The only absolute cure for hemophilia is a liver transplant. However, much progress is being made in finding a genetic cure for persons with hemophilia.
Are there complications related to hemophilia treatment?
People with hemophilia who are treated with either plasma-purified or recombinant factor products may develop antibodies, called inhibitors, which will attack and neutralize their clotting factor. This is a severe complication that makes it very difficult to treat or prevent bleeding episodes. About one-third to one-fifth of people who have severe hemophilia A might develop an inhibitor. Inhibitors are much less common in hemophilia B. Hemophilia patients are tested frequently for a factor inhibitor, especially in childhood when they are first starting replacement therapy.

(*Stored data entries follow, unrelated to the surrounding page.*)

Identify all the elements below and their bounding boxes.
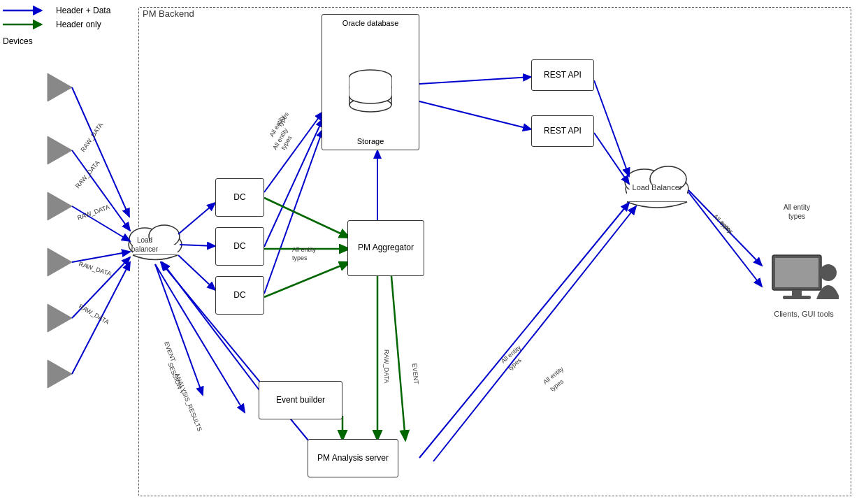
legend-devices-label: Devices	[3, 36, 110, 46]
pm-aggregator-box: PM Aggregator	[347, 220, 424, 276]
pm-analysis-box: PM Analysis server	[308, 439, 398, 477]
svg-line-28	[72, 262, 130, 374]
event-builder-box: Event builder	[259, 381, 342, 419]
oracle-db-label: Oracle database	[322, 19, 419, 27]
svg-rect-81	[349, 77, 391, 87]
db-icon	[346, 63, 395, 119]
svg-line-26	[72, 252, 130, 262]
storage-container: Oracle database Storage	[322, 14, 419, 150]
monitor-person-icon	[769, 252, 839, 311]
svg-text:RAW_DATA: RAW_DATA	[74, 159, 101, 189]
svg-marker-3	[48, 136, 72, 164]
svg-rect-85	[775, 258, 818, 287]
clients-gui-tools: Clients, GUI tools	[762, 252, 846, 318]
diagram-container: Header + Data Header only Devices PM Bac…	[0, 0, 866, 504]
clients-label: Clients, GUI tools	[762, 310, 846, 318]
rest-api-1-box: REST API	[531, 59, 594, 91]
dc-2-box: DC	[215, 227, 264, 266]
legend: Header + Data Header only Devices	[3, 6, 110, 46]
legend-header-only-label: Header only	[56, 20, 101, 29]
blue-arrow-icon	[3, 6, 52, 15]
green-arrow-icon	[3, 20, 52, 29]
svg-marker-7	[48, 360, 72, 388]
svg-point-88	[820, 264, 837, 281]
legend-header-data: Header + Data	[3, 6, 110, 15]
legend-header-data-label: Header + Data	[56, 6, 110, 15]
svg-marker-5	[48, 248, 72, 276]
svg-marker-4	[48, 192, 72, 220]
svg-line-27	[72, 257, 130, 318]
svg-text:RAW_DATA: RAW_DATA	[78, 260, 112, 277]
dc-1-box: DC	[215, 178, 264, 217]
legend-header-only: Header only	[3, 20, 110, 29]
svg-text:RAW_DATA: RAW_DATA	[76, 203, 110, 222]
svg-text:RAW_DATA: RAW_DATA	[78, 303, 110, 326]
svg-line-25	[72, 206, 130, 241]
svg-line-23	[72, 87, 129, 217]
storage-label: Storage	[322, 137, 419, 145]
rest-api-2-box: REST API	[531, 115, 594, 147]
svg-text:RAW_DATA: RAW_DATA	[79, 122, 104, 153]
svg-line-24	[72, 150, 130, 231]
svg-marker-2	[48, 73, 72, 101]
dc-3-box: DC	[215, 276, 264, 315]
svg-rect-87	[783, 296, 811, 299]
pm-backend-label: PM Backend	[143, 8, 194, 19]
svg-rect-83	[349, 87, 391, 96]
svg-marker-6	[48, 304, 72, 332]
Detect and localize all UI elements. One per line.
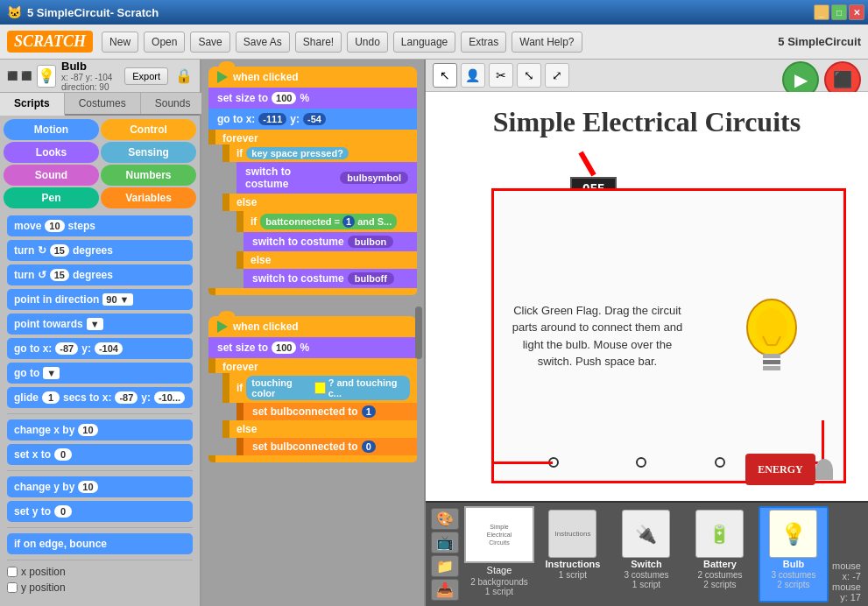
import-btn[interactable]: 📥 [431,579,459,601]
maximize-button[interactable]: □ [831,4,847,20]
green-flag-icon-2 [217,321,228,333]
block-edge-bounce[interactable]: if on edge, bounce [7,533,193,554]
hat-label-1: when clicked [233,71,299,83]
switch-thumbnail: 🔌 [622,510,670,558]
folder-btn[interactable]: 📁 [431,555,459,577]
block-change-x[interactable]: change x by 10 [7,419,193,440]
scrollbar-thumb[interactable] [415,307,422,359]
block-turn-ccw[interactable]: turn ↺ 15 degrees [7,264,193,285]
bottom-panel: 🎨 📺 📁 📥 SimpleElectricalCircuits Stage 2… [426,501,868,606]
stage-toolbar: ↖ 👤 ✂ ⤡ ⤢ ▶ ⬛ [426,60,868,92]
category-numbers[interactable]: Numbers [101,165,196,186]
save-as-button[interactable]: Save As [236,32,290,53]
sprite-bulb[interactable]: 💡 Bulb 3 costumes2 scripts [759,506,829,602]
help-button[interactable]: Want Help? [512,32,582,53]
stage-title: Simple Electrical Circuits [426,92,868,138]
sprite-instructions[interactable]: Instructions Instructions 1 script [538,506,608,602]
checkbox-x-position[interactable]: x position [7,566,193,578]
project-name: 5 SimpleCircuit [778,35,861,48]
stage-label: Stage [487,565,512,575]
costume-name-on: bulbon [348,236,394,248]
if-block-2[interactable]: if battconnected = 1 and S... [236,211,417,232]
battery-top [815,459,833,480]
grow-tool[interactable]: ⤡ [517,63,541,88]
category-pen[interactable]: Pen [4,187,99,208]
checkbox-y-position[interactable]: y position [7,581,193,594]
stage-btn[interactable]: 📺 [431,532,459,553]
block-move[interactable]: move 10 steps [7,215,193,236]
sprite-thumbnail: 💡 [37,65,56,88]
forever-block-2[interactable]: forever [208,358,417,373]
open-button[interactable]: Open [144,32,185,53]
block-point-direction[interactable]: point in direction 90 ▼ [7,289,193,310]
lock-icon: 🔒 [175,67,193,84]
category-variables[interactable]: Variables [101,187,196,208]
share-button[interactable]: Share! [295,32,342,53]
category-sensing[interactable]: Sensing [101,142,196,163]
circuit-dot-2 [636,457,646,468]
export-button[interactable]: Export [124,67,168,85]
shrink-tool[interactable]: ⤢ [545,63,569,88]
switch-lever [578,152,596,177]
scripts-panel[interactable]: when clicked set size to 100 % go to x: … [201,60,426,606]
category-looks[interactable]: Looks [4,142,99,163]
hat-block-2[interactable]: when clicked [208,316,417,337]
right-panel: ↖ 👤 ✂ ⤡ ⤢ ▶ ⬛ Simple Electrical Circuits… [426,60,868,606]
forever-block-1[interactable]: forever [208,130,417,144]
block-set-size-2[interactable]: set size to 100 % [208,337,417,358]
block-change-y[interactable]: change y by 10 [7,476,193,497]
svg-rect-6 [763,366,780,370]
block-point-towards[interactable]: point towards ▼ [7,314,193,335]
sprite-instructions-detail: 1 script [559,570,587,580]
stamp-tool[interactable]: 👤 [461,63,485,88]
stage-thumbnail[interactable]: SimpleElectricalCircuits [464,506,534,563]
svg-rect-5 [763,360,780,364]
block-set-size-1[interactable]: set size to 100 % [208,88,417,109]
tab-scripts[interactable]: Scripts [0,93,65,116]
language-button[interactable]: Language [393,32,455,53]
close-button[interactable]: ✕ [849,4,864,20]
extras-button[interactable]: Extras [461,32,506,53]
tab-sounds[interactable]: Sounds [141,93,206,114]
category-sound[interactable]: Sound [4,165,99,186]
select-tool[interactable]: ↖ [433,63,457,88]
hat-block-1[interactable]: when clicked [208,67,417,88]
block-goto-xy-1[interactable]: go to x: -111 y: -54 [208,109,417,130]
bulb-svg [737,292,807,380]
block-goto-xy[interactable]: go to x: -87 y: -104 [7,338,193,359]
block-turn-cw[interactable]: turn ↻ 15 degrees [7,240,193,261]
block-goto[interactable]: go to ▼ [7,363,193,384]
minimize-button[interactable]: _ [814,4,829,20]
costume-name-symbol: bulbsymbol [340,172,408,184]
category-motion[interactable]: Motion [4,119,99,140]
if-block-3[interactable]: if touching color ? and touching c... [222,373,417,403]
paint-tool-btn[interactable]: 🎨 [431,508,459,530]
costume-block-on[interactable]: switch to costume bulbon [243,232,417,251]
category-control[interactable]: Control [101,119,196,140]
if-block-1[interactable]: if key space pressed? [222,144,417,162]
costume-name-off: bulboff [348,272,394,285]
stage-detail: 2 backgrounds1 script [470,577,528,596]
tab-costumes[interactable]: Costumes [65,93,141,114]
sprite-battery[interactable]: 🔋 Battery 2 costumes2 scripts [685,506,755,602]
green-flag-icon-1 [217,71,228,83]
scissors-tool[interactable]: ✂ [489,63,513,88]
else-block-2: else [236,251,417,269]
stage-thumbnail-area[interactable]: SimpleElectricalCircuits Stage 2 backgro… [464,506,534,602]
set-bulbconnected-0[interactable]: set bulbconnected to 0 [236,438,417,455]
sprite-switch[interactable]: 🔌 Switch 3 costumes1 script [611,506,681,602]
block-list: move 10 steps turn ↻ 15 degrees turn ↺ 1… [0,212,200,606]
block-set-x[interactable]: set x to 0 [7,444,193,465]
save-button[interactable]: Save [190,32,229,53]
undo-button[interactable]: Undo [347,32,388,53]
set-bulbconnected-1[interactable]: set bulbconnected to 1 [236,403,417,420]
block-set-y[interactable]: set y to 0 [7,501,193,522]
bottom-tools: 🎨 📺 📁 📥 [429,506,461,602]
block-glide[interactable]: glide 1 secs to x: -87 y: -10... [7,387,193,408]
forever-end-cap-1 [208,288,417,295]
costume-block-off[interactable]: switch to costume bulboff [243,269,417,288]
costume-block-symbol[interactable]: switch to costume bulbsymbol [236,162,417,194]
battery-thumbnail: 🔋 [695,510,744,558]
script-group-1: when clicked set size to 100 % go to x: … [208,67,417,295]
new-button[interactable]: New [102,32,138,53]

If you have an inhibitor, there are alternative medications that can bypass its negative effect and successfully treat a bleeding episode. For long-term control, however, a technique called immune tolerance induction (or ITI) is used to bring down the level of the inhibitor and enable factor replacement to work again. The protocol consists of daily doses of clotting factors given over a period of time, weeks or even years in some cases. Some people may also get immune-suppressing drugs. ITI is successful in about 70% of people with hemophilia A, and 30% for hemophilia B. New agents, specifically for patients with inhibitors have been developed and are quite effective. Your healthcare provider will discuss these options with you.
Are there home treatments for bleeds in people with hemophilia?
In most cases a child with severe hemophilia is managed at home by his parents, with the administration of factor on a prophylactic schedule. As the child gets older, he is taught how to self-administer his factor on schedule or when an acute bleed occurs. At the time of a joint bleed, you can treat the pain using the “RICE” (Rest, Ice, Compression, Elevation) protocol.
Pain medications are limited in hemophilia because common pain relievers such as aspirin, ibuprofen and naproxen can aggravate bleeding. If you or your child is suffering from pain related to an injury, you can use acetaminophen (sold under the brand name Tylenol®).